— What is expected —
Output the number of lines in the material below containing "Summer" and nothing more.

————————

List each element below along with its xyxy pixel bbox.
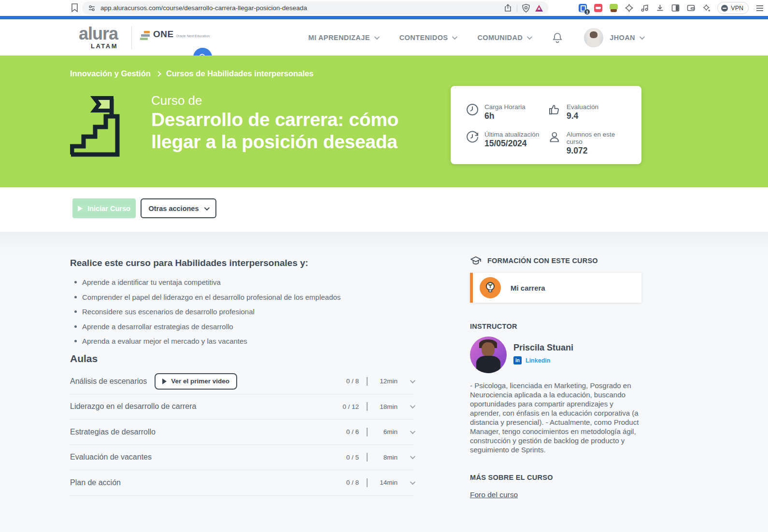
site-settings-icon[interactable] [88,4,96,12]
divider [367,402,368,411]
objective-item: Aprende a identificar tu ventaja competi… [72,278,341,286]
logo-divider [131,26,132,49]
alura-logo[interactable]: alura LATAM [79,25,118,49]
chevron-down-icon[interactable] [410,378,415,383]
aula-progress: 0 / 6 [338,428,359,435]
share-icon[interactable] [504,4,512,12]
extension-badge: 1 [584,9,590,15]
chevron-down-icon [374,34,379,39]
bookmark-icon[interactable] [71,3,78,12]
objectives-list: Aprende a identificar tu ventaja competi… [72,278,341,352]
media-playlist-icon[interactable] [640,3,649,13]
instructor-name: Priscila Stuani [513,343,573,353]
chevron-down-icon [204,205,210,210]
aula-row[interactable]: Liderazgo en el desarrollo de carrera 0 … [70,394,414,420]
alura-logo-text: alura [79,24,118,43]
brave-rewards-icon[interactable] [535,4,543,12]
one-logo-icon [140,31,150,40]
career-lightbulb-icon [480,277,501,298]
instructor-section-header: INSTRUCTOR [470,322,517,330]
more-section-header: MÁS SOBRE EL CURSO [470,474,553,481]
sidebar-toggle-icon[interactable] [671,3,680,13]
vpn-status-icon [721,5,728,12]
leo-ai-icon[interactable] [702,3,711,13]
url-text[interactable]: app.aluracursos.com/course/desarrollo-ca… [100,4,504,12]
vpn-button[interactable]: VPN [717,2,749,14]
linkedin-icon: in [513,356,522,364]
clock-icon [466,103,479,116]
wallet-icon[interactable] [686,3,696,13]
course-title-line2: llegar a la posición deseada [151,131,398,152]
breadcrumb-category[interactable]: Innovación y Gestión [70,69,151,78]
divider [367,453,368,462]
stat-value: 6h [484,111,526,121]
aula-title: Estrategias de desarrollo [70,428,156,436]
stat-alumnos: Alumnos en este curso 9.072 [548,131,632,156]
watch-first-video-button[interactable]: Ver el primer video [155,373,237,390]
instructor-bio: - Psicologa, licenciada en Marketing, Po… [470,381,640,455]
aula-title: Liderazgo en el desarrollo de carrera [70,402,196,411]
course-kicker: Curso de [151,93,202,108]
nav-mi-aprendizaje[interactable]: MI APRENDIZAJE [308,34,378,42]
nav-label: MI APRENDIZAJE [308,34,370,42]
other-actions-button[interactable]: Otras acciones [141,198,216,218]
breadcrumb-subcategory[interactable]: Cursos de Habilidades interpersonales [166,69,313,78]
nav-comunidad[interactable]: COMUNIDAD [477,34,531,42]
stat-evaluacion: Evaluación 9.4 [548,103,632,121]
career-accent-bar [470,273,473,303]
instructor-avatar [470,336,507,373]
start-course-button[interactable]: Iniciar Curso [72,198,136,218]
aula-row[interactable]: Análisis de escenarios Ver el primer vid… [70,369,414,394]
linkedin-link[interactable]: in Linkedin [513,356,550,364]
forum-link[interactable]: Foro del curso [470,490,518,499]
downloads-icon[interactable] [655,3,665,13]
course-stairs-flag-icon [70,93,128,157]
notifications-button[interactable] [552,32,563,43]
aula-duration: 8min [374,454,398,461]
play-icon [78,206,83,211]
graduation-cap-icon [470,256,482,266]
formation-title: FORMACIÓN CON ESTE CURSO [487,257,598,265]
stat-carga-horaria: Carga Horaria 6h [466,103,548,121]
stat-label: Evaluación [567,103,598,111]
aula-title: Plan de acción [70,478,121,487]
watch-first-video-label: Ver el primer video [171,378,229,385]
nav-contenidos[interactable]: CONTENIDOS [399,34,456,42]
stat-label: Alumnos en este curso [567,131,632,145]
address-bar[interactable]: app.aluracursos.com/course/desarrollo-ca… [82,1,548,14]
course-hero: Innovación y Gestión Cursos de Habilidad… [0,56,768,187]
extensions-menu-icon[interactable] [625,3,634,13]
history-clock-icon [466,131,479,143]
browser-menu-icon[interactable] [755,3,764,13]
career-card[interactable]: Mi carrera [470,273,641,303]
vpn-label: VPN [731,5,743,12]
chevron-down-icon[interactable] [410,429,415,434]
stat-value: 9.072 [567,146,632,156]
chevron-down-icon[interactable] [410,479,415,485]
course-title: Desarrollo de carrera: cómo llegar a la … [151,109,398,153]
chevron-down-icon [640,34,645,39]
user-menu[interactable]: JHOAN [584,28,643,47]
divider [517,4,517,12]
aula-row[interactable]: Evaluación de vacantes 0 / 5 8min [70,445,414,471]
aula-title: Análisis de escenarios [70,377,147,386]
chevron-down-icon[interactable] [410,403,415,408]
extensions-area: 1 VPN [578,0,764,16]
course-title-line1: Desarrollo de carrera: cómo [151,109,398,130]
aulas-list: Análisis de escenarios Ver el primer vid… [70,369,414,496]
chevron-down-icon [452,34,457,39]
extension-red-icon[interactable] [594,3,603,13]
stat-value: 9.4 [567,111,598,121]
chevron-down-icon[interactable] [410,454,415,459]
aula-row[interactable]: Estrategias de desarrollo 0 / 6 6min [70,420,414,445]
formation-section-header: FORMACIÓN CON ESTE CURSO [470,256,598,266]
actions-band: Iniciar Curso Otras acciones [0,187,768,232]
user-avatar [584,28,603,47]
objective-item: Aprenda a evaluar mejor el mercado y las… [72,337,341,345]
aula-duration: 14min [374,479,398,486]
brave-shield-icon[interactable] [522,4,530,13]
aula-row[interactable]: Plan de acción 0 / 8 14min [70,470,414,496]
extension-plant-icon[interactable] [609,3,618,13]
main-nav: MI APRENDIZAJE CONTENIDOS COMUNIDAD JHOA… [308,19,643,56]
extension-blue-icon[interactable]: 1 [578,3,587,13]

————————

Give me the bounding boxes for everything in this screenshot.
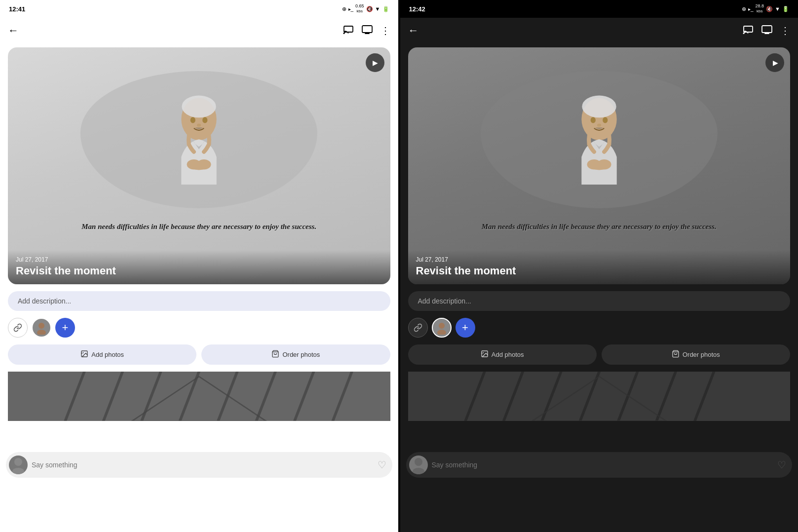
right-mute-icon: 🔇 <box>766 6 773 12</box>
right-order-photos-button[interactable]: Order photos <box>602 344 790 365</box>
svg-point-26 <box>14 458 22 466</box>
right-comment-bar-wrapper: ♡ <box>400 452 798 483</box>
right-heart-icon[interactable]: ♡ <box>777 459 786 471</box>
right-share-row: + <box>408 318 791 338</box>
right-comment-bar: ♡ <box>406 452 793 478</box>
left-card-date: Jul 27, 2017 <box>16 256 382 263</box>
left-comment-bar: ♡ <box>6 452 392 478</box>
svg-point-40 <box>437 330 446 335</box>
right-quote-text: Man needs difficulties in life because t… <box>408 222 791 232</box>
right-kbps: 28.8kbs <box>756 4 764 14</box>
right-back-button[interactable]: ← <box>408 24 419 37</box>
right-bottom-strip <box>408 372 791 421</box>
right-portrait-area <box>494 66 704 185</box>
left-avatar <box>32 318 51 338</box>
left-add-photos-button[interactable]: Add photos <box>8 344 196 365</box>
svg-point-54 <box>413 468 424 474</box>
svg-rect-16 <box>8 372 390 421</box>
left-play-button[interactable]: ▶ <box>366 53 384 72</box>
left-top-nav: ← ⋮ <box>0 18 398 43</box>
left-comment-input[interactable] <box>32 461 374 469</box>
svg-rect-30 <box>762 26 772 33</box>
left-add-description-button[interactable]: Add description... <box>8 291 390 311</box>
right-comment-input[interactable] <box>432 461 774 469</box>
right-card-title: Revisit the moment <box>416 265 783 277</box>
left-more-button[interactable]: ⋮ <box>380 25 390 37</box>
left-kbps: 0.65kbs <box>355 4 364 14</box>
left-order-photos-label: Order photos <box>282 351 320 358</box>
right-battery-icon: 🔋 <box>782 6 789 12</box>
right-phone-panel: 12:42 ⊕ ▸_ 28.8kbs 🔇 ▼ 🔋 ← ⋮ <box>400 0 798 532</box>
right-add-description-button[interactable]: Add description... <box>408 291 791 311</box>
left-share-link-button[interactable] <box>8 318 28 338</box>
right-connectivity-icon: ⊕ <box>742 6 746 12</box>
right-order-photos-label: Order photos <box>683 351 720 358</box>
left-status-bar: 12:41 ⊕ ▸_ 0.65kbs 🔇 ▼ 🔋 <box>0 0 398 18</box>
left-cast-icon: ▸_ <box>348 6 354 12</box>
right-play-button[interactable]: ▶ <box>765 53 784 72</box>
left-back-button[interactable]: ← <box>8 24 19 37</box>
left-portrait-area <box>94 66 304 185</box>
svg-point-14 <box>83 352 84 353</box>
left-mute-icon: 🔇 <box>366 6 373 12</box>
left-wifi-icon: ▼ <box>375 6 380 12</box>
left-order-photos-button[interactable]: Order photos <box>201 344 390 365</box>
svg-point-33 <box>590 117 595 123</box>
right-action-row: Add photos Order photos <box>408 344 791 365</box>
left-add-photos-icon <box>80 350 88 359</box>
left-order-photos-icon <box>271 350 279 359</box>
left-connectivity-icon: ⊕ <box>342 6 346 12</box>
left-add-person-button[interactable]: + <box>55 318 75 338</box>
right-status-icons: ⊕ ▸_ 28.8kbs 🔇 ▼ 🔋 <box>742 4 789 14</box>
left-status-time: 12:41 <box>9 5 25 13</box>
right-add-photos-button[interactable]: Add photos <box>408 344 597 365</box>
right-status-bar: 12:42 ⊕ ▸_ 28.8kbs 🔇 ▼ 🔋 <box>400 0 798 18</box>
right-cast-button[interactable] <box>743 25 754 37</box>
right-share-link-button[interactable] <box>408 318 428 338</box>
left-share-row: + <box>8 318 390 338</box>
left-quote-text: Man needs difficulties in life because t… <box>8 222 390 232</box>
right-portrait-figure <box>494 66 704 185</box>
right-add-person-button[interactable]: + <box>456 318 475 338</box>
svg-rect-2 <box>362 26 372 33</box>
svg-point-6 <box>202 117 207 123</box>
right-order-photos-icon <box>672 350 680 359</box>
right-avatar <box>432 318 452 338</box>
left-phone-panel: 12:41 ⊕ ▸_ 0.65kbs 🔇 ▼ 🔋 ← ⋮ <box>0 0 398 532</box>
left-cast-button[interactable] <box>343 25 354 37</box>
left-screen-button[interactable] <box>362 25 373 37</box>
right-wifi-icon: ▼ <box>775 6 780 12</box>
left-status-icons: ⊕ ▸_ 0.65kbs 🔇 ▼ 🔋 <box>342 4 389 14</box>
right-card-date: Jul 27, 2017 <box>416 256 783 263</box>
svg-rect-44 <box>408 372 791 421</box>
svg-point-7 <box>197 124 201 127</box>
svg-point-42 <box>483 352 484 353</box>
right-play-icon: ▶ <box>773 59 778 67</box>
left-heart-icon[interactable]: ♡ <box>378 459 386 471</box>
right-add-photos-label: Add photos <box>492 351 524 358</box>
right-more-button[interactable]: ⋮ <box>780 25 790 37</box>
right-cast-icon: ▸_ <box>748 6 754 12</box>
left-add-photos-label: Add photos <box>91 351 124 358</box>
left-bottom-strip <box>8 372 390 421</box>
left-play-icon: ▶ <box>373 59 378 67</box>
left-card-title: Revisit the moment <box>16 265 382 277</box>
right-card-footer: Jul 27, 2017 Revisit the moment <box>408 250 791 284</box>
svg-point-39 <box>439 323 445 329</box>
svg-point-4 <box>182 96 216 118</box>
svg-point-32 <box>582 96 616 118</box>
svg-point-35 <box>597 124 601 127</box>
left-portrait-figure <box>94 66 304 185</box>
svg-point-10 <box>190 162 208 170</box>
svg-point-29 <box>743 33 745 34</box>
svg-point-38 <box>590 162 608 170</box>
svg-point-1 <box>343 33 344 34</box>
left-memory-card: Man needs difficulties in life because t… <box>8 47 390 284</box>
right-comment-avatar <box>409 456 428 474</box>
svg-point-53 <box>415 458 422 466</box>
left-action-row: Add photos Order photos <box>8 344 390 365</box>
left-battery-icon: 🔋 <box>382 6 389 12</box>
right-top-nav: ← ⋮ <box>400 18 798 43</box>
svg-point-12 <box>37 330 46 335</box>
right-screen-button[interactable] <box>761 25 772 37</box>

————————

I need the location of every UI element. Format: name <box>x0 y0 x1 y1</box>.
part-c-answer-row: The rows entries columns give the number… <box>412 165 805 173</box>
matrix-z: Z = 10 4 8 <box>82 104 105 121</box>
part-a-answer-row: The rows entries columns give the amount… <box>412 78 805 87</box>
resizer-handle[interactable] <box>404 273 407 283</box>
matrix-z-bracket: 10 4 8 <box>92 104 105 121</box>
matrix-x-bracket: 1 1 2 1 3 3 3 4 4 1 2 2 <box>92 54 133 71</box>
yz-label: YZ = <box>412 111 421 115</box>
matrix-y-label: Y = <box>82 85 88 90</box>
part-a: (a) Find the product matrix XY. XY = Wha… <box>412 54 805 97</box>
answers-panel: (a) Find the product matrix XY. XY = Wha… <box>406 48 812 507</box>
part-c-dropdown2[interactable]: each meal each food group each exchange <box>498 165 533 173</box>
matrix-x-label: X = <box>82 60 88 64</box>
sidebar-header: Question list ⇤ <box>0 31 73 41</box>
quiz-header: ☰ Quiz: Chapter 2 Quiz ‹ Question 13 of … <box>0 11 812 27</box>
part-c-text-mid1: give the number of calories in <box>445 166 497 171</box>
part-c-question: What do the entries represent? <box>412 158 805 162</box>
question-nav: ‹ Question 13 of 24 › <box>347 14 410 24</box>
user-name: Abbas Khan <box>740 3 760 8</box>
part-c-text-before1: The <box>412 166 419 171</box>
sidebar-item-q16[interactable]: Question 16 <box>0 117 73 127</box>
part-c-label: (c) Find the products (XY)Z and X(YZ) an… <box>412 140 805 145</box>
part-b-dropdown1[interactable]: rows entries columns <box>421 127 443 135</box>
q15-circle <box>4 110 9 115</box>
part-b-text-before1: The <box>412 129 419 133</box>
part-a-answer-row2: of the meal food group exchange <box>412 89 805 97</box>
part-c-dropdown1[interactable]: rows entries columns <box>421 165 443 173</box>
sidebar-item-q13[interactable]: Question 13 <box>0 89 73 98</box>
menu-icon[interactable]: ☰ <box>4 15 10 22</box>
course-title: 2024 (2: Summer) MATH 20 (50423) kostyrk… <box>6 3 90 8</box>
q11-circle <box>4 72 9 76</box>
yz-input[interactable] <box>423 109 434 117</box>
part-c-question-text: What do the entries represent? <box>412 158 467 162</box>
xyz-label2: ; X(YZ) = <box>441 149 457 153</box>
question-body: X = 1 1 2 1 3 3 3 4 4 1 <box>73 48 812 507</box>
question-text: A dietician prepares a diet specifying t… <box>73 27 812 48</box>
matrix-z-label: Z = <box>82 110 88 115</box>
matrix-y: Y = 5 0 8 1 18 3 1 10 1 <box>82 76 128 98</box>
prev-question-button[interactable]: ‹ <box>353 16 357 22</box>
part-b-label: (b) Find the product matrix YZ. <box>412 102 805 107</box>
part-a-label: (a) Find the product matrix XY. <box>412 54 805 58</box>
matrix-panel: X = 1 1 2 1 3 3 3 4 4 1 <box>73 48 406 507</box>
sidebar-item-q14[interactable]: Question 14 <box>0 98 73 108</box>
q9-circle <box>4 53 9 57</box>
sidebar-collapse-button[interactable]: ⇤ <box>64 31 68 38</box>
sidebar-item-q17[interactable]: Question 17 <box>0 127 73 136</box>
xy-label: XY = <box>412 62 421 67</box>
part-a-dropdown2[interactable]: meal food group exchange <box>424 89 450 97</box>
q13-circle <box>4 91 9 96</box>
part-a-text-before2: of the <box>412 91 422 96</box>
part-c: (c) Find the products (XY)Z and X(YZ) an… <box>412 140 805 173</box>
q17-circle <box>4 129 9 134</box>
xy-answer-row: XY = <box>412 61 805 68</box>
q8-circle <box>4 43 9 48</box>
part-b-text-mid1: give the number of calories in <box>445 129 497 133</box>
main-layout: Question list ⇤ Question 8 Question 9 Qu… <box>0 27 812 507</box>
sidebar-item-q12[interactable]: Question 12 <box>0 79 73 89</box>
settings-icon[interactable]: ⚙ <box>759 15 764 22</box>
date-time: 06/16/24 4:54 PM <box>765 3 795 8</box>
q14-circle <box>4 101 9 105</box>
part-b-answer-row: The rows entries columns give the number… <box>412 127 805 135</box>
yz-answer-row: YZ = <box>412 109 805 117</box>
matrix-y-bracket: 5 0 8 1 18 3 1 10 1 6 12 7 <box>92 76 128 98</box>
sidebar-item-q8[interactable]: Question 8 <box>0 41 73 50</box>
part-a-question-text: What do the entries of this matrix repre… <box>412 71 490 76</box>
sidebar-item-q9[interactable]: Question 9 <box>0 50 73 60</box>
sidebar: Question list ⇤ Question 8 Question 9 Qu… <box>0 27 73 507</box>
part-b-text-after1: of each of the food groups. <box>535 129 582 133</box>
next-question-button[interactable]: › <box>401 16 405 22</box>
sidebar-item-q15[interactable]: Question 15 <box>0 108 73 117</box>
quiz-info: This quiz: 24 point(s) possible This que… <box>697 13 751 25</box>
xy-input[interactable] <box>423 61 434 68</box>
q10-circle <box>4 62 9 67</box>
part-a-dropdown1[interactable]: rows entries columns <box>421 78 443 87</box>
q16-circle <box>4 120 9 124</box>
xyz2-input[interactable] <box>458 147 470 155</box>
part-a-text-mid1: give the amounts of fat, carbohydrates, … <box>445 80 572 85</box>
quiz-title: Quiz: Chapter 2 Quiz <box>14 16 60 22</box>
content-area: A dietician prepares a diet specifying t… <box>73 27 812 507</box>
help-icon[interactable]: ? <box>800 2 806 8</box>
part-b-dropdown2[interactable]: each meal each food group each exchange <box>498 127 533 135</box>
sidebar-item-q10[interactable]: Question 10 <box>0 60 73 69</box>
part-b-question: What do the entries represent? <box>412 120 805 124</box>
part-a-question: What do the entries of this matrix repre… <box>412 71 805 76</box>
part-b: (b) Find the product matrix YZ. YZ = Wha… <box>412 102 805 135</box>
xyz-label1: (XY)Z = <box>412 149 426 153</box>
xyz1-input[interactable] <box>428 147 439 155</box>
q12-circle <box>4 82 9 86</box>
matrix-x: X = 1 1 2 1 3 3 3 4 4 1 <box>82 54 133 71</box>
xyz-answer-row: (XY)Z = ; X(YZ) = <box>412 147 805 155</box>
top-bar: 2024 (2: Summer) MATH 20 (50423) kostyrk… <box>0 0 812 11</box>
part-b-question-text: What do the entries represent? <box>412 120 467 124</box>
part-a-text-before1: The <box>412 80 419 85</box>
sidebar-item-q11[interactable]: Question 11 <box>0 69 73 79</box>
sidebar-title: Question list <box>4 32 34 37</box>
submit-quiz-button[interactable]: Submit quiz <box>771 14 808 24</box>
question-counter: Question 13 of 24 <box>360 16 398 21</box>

————————

— Answer to this exercise —
2